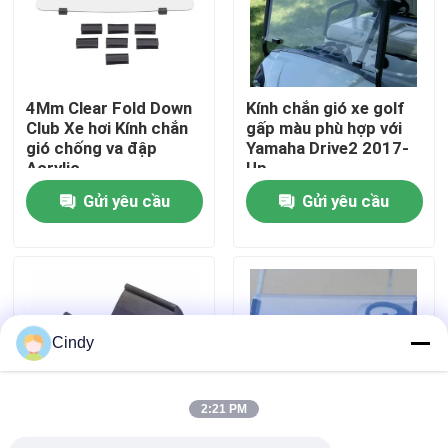
Tham quan nhà máy
4Mm Clear Fold Down
Kính chắn gió xe golf
Kiểm soát chất lượng
Club Xe hơi Kính chắn
gấp màu phù hợp với
gió chống va đập
Yamaha Drive2 2017-
Acrylic
Up
Liên hệ chúng tôi
Gửi yêu cầu
Gửi yêu cầu
Tin tức
Gương bên xe gôn
Cindy
Vỏ bánh xe Golf Cart
2:21 PM
Bảng điều khiển xe gôn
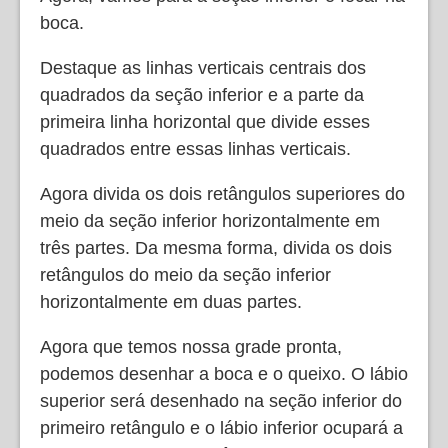
boca.
Destaque as linhas verticais centrais dos
quadrados da seção inferior e a parte da
primeira linha horizontal que divide esses
quadrados entre essas linhas verticais.
Agora divida os dois retângulos superiores do
meio da seção inferior horizontalmente em
três partes. Da mesma forma, divida os dois
retângulos do meio da seção inferior
horizontalmente em duas partes.
Agora que temos nossa grade pronta,
podemos desenhar a boca e o queixo. O lábio
superior será desenhado na seção inferior do
primeiro retângulo e o lábio inferior ocupará a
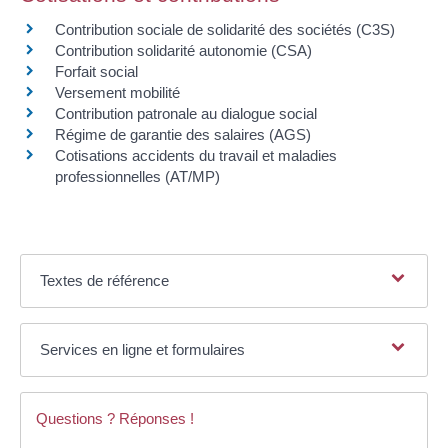
Contribution sociale de solidarité des sociétés (C3S)
Contribution solidarité autonomie (CSA)
Forfait social
Versement mobilité
Contribution patronale au dialogue social
Régime de garantie des salaires (AGS)
Cotisations accidents du travail et maladies
professionnelles (AT/MP)
Textes de référence
Services en ligne et formulaires
Questions ? Réponses !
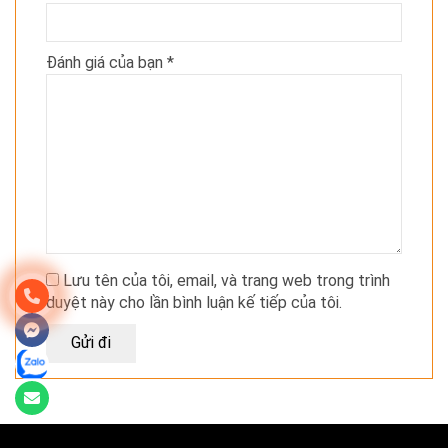
Đánh giá của bạn
*
Lưu tên của tôi, email, và trang web trong trình
duyệt này cho lần bình luận kế tiếp của tôi.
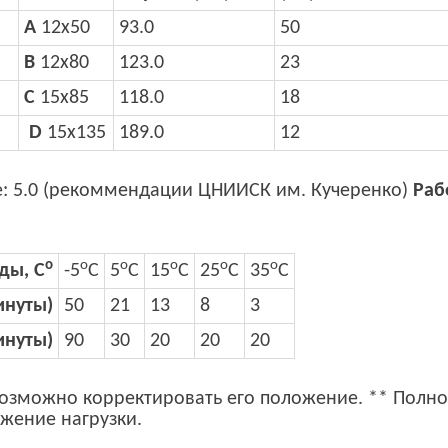
А
12х50
93.0
50
B
12х80
123.0
23
C
15х85
118.0
18
D
15х135
189.0
12
е: 5.0 (рекоммендации ЦНИИСК им. Кучеренко)
Раб
o
о
о
о
о
о
ды, C
-5
С
5
С
15
С
25
С
35
С
инуты)
50
21
13
8
3
инуты)
90
30
20
20
20
 возможно корректировать его положение. ** Полн
жение нагрузки.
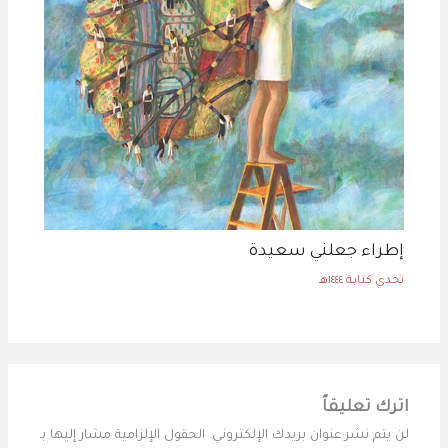
إطراء جعلني سعيدة
تحدي كتابة ١٤٤٤هـ
اترك تعليقاً
لن يتم نشر عنوان بريدك الإلكتروني.
الحقول الإلزامية مشار إليها بـ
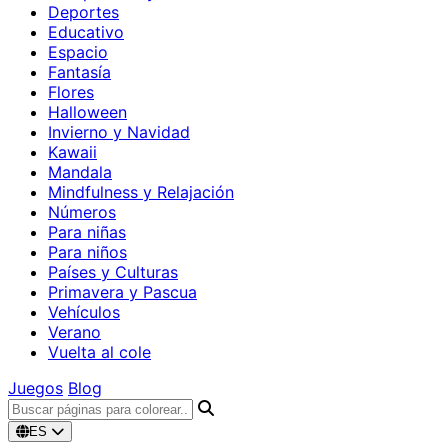
Deportes
Educativo
Espacio
Fantasía
Flores
Halloween
Invierno y Navidad
Kawaii
Mandala
Mindfulness y Relajación
Números
Para niñas
Para niños
Países y Culturas
Primavera y Pascua
Vehículos
Verano
Vuelta al cole
Juegos
Blog
ES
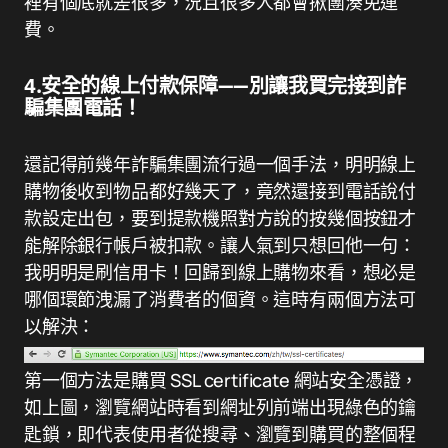
裡有個底就差很多，況且很多人都會揪團湊免運
費。
4.安全的線上付款保障——別讓我買完接到詐
騙集團電話！
還記得前幾年詐騙集團流行過一個手法，明明線上
購物後收到物品都好幾天了，竟然還接到電話說付
款設定出包，要到提款機照對方說的按幾個按鈕才
能解除銀行帳戶被扣款。讓人氣到只想回他一句：
我明明是刷信用卡！回歸到線上購物來看，想必是
哪個環節洩漏了消費者的個資。這時有兩個方法可
以解決：
第一個方法是購買 SSL certificate 網站安全憑證，
如上圖，瀏覽網站時看到網址列前端出現綠色的鑰
匙鎖，即代表使用者從搜尋、瀏覽到購買的整個程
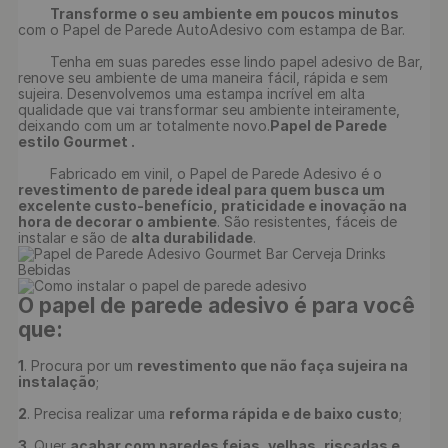
Transforme o seu ambiente em poucos minutos 
com o Papel de Parede AutoAdesivo com estampa de Bar.

	Tenha em suas paredes esse lindo papel adesivo de Bar, 
renove seu ambiente de uma maneira fácil, rápida e sem 
sujeira. Desenvolvemos uma estampa incrível em alta 
qualidade que vai transformar seu ambiente inteiramente, 
deixando com um ar totalmente novo.
Papel de Parede 
estilo Gourmet .
	Fabricado em vinil, o Papel de Parede Adesivo é o 
revestimento de parede ideal para quem busca um 
excelente custo-benefício, praticidade e inovação na 
hora de decorar o ambiente
. São resistentes, fáceis de 
instalar e são de 
alta durabilidade
O papel de parede adesivo é para você 
que:
1
. Procura por um 
revestimento que não faça sujeira na 
instalação
;

2
. Precisa realizar uma 
reforma rápida e de baixo custo
;

3
. Quer 
acabar com paredes feias, velhas, riscadas e 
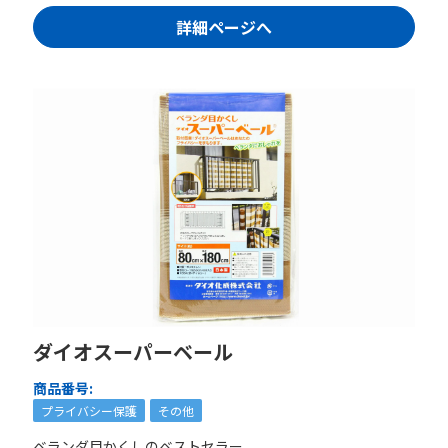
詳細ページへ
ダイオスーパーベール
商品番号:
プライバシー保護
その他
ベランダ目かくしのベストセラー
----
Task objective: The whole listing above is to be repeated exactly, apart from its pictures.

Written response:
Tham quan nhà máy
4Mm Clear Fold Down
Kính chắn gió xe golf
Kiểm soát chất lượng
Club Xe hơi Kính chắn
gấp màu phù hợp với
gió chống va đập
Yamaha Drive2 2017-
Acrylic
Up
Liên hệ chúng tôi
Gửi yêu cầu
Gửi yêu cầu
Tin tức
Gương bên xe gôn
Cindy
Vỏ bánh xe Golf Cart
2:21 PM
Bảng điều khiển xe gôn
boca.
Destaque as linhas verticais centrais dos
quadrados da seção inferior e a parte da
primeira linha horizontal que divide esses
quadrados entre essas linhas verticais.
Agora divida os dois retângulos superiores do
meio da seção inferior horizontalmente em
três partes. Da mesma forma, divida os dois
retângulos do meio da seção inferior
horizontalmente em duas partes.
Agora que temos nossa grade pronta,
podemos desenhar a boca e o queixo. O lábio
superior será desenhado na seção inferior do
primeiro retângulo e o lábio inferior ocupará a
Contribution sociale de solidarité des sociétés (C3S)
Contribution solidarité autonomie (CSA)
Forfait social
Versement mobilité
Contribution patronale au dialogue social
Régime de garantie des salaires (AGS)
Cotisations accidents du travail et maladies
professionnelles (AT/MP)
Textes de référence
Services en ligne et formulaires
Questions ? Réponses !
Đánh giá của bạn
*
Lưu tên của tôi, email, và trang web trong trình
duyệt này cho lần bình luận kế tiếp của tôi.
А
12х50
93.0
50
B
12х80
123.0
23
C
15х85
118.0
18
D
15х135
189.0
12
е: 5.0 (рекоммендации ЦНИИСК им. Кучеренко)
Раб
o
о
о
о
о
о
ды, C
-5
С
5
С
15
С
25
С
35
С
инуты)
50
21
13
8
3
инуты)
90
30
20
20
20
 возможно корректировать его положение. ** Полн
жение нагрузки.
إطراء جعلني سعيدة
تحدي كتابة ١٤٤٤هـ
اترك تعليقاً
لن يتم نشر عنوان بريدك الإلكتروني.
الحقول الإلزامية مشار إليها بـ
Deportes
Educativo
Espacio
Fantasía
Flores
Halloween
Invierno y Navidad
Kawaii
Mandala
Mindfulness y Relajación
Números
Para niñas
Para niños
Países y Culturas
Primavera y Pascua
Vehículos
Verano
Vuelta al cole
Juegos
Blog
ES
裡有個底就差很多，況且很多人都會揪團湊免運
費。
4.安全的線上付款保障——別讓我買完接到詐
騙集團電話！
還記得前幾年詐騙集團流行過一個手法，明明線上
購物後收到物品都好幾天了，竟然還接到電話說付
款設定出包，要到提款機照對方說的按幾個按鈕才
能解除銀行帳戶被扣款。讓人氣到只想回他一句：
我明明是刷信用卡！回歸到線上購物來看，想必是
哪個環節洩漏了消費者的個資。這時有兩個方法可
以解決：
第一個方法是購買 SSL certificate 網站安全憑證，
如上圖，瀏覽網站時看到網址列前端出現綠色的鑰
匙鎖，即代表使用者從搜尋、瀏覽到購買的整個程
Transforme o seu ambiente em poucos minutos 
com o Papel de Parede AutoAdesivo com estampa de Bar.

	Tenha em suas paredes esse lindo papel adesivo de Bar, 
renove seu ambiente de uma maneira fácil, rápida e sem 
sujeira. Desenvolvemos uma estampa incrível em alta 
qualidade que vai transformar seu ambiente inteiramente, 
deixando com um ar totalmente novo.
Papel de Parede 
estilo Gourmet .
	Fabricado em vinil, o Papel de Parede Adesivo é o 
revestimento de parede ideal para quem busca um 
excelente custo-benefício, praticidade e inovação na 
hora de decorar o ambiente
. São resistentes, fáceis de 
instalar e são de 
alta durabilidade
O papel de parede adesivo é para você 
que:
1
. Procura por um 
revestimento que não faça sujeira na 
instalação
;

2
. Precisa realizar uma 
reforma rápida e de baixo custo
;

3
. Quer 
acabar com paredes feias, velhas, riscadas e 
詳細ページへ
ダイオスーパーベール
商品番号:
プライバシー保護
その他
ベランダ目かくしのベストセラー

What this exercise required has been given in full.